Elsie has an option to design diplexers, which are band splitters that aim to keep the impedance at one port constant over a large frequency range. Diplexers are used following mixers, for example, where you want a proper termination for the image frequency and to various spurious frequencies that the mixer might output. You can use a diplexer as a band splitter, but if you don’t need constant-impedance termination you have much more freedom to design the low-pass and high-pass filters. I designed the two filters by telling Elsie to design a Chebychev filter and playing with the cutoff frequency and ripple settings until I got the capacitor value I wanted in combination with very little attenuation at in the 145 and 435MHz bands. My capacitors were one 12pF cap for the 145MHz low-pass filter and two 5pF units for the 435MHz high-pass. This generated two inductor values. I then used Elsie inductor calculator to come up with appropriate air inductor designs. I played around a bit to get a sense of what inductance different diameters and turn counts  gave. When I got close, I designed the actual filters by specifying the diameter and number of turns. For the UHF filter, I specified 3 turns and a 0.5cm diameter; a length of 0.9cm gave the proper inductance. For the VHF filter, I specified 6 turns and a 1cm diameter, which required a 1.9cm length. I wound the two VHF inductors from the same piece of wire and then bent it so that the inductors were at a 90° angle, to minimize coupling. The UHF inductor was mounted upright, also at a 90° angle from the VHF coils. The wire for all inductors came from a choke from a broken PC power supply.

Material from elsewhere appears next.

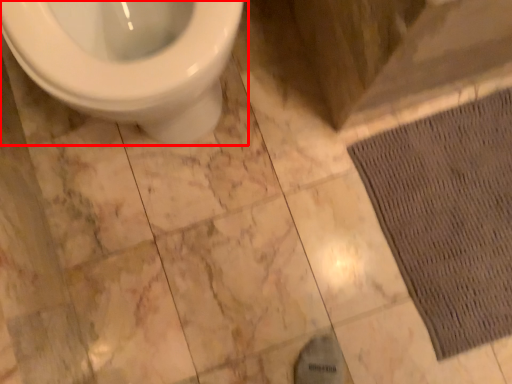 Question: From the image's perspective, what is the correct spatial positioning of toilet (annotated by the red box) in reference to doormat?

Choices:
 (A) above
 (B) below

Answer: (A)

I connected the antennas and the radio to the splitter and tested the match. I was almost perfect on both UHF and VHF. I could open repeaters on both 145MHz and 435Mhz.

I clamped the wooden boom to a camera tripod, as you can see in the picture at the top. The weight of the antenna is not balanced on the tripod. To relieve some of the force it applied to the tripod’s head, I tied the back of the boom to a leg of the tripod with a cord. It works, but I’ll need to find a better solution.

The next step was to try the antenna on an FM-repeater satellite. Yesterday two of them passed overhead at reasonable hours, allowing me to try satellite communication for the first time. The first was AO-27, a very old satellite (launched in 1993). It’s web site specifies a schedule, which suggested that only its telemetry beacon would be active when it was over me. I tried to receive the UHF signal nonetheless. When it came over the horizon, I could hear the quieting in the receiver, but then heard a voice station calling. I replied and was able to work that station and 3 more. The next repeater sat to pass over was AO-51, whose repeater is active all the time, and which I was able to hear well when I only had the UHF antenna. AO-51 was much more crowded, with stations transmitting at the same time (and causing severe interference), but I was still able to work a few stations. Tracking the Doppler shift on FM is not hard; I’ll explain the issues in another post. I tracked the location of the satellites by manually rotating the tripod a couple of times during each pass.

I am very pleased that the antenna allowed me to communicate through the satellites. The antenna is sitting in my balcony. As you can see in the picture, it is essentially indoors, facing a large window. There’s a ceiling above it; the walls around it and the ceiling are all reinforced concrete. From the balcony, about 120° of the sky is visible, towards the east and north. When satellites are to the west or south of me, I can’t see them at all. But in spite of all of these limitations, I was able to communicate through the sats.